Daily Tax Update - June 5, 2007

SENATE SUBCOMMITTEE ON INVESTIGATIONS HOLDS HEARING ON EXECUTIVE STOCK OPTIONS:  Today, the Senate’s Permanent Subcommittee on Investigations held a hearing entitled, “Executive Stock Options: Should the IRS and Stockholders Be Given Different Information?” The hearing examined corporate accounting and tax rules that require corporations to report one set of stock option compensation figures to investors on their financial statements and completely different figures to the IRS on their tax returns.

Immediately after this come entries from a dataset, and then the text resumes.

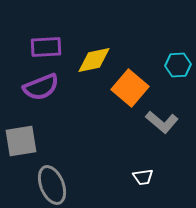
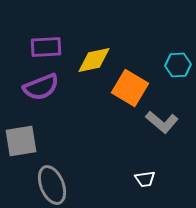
orange square: rotated 9 degrees counterclockwise
white trapezoid: moved 2 px right, 2 px down
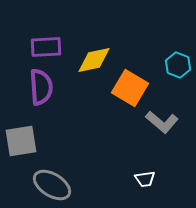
cyan hexagon: rotated 25 degrees clockwise
purple semicircle: rotated 72 degrees counterclockwise
gray ellipse: rotated 36 degrees counterclockwise
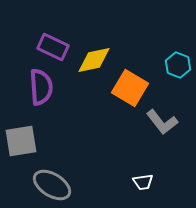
purple rectangle: moved 7 px right; rotated 28 degrees clockwise
gray L-shape: rotated 12 degrees clockwise
white trapezoid: moved 2 px left, 3 px down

  • Subcommittee Chairman Carl Levin (D-MI) said, “Stock options are a major factor in the growing gap – now chasm – between executive pay and average worker pay.  Companies pay their executives with stock options in part because, right now, those stock options often generate huge tax deductions that are 2, 3, even 10 times larger than the stock option expense shown on the company books.  For example, nine companies we examined claimed stock option tax deductions over five years that exceeded their stock option expenses by more than $1 billion, or 575%, even after using tougher new accounting rules to calculate the book expense.  New IRS data, examining tax returns for periods ending between December 2004 to June 2005, has identified a massive stock option book-tax gap of $43 billion, which means U.S. companies legally reduced their taxes by billions of dollars for that period by claiming $43 billion more in stock option tax deductions than the stock option compensation amount shown on their books.  Those companies did not break the law; they are benefiting from an outdated and overly generous stock option tax rule that produces tax deductions that often far exceed the companies’ reported expenses.”  Levin said that he plans to introduce legislation later this year to narrow the gap between expenses reported on corporate financial statements related to stock options and deductions taken on tax returns related to those same options.
  • Acting IRS Commissioner Kevin Brown said current rules on stock options are "straightforward and easy to administer. . .We like the symmetry and precision of the current system."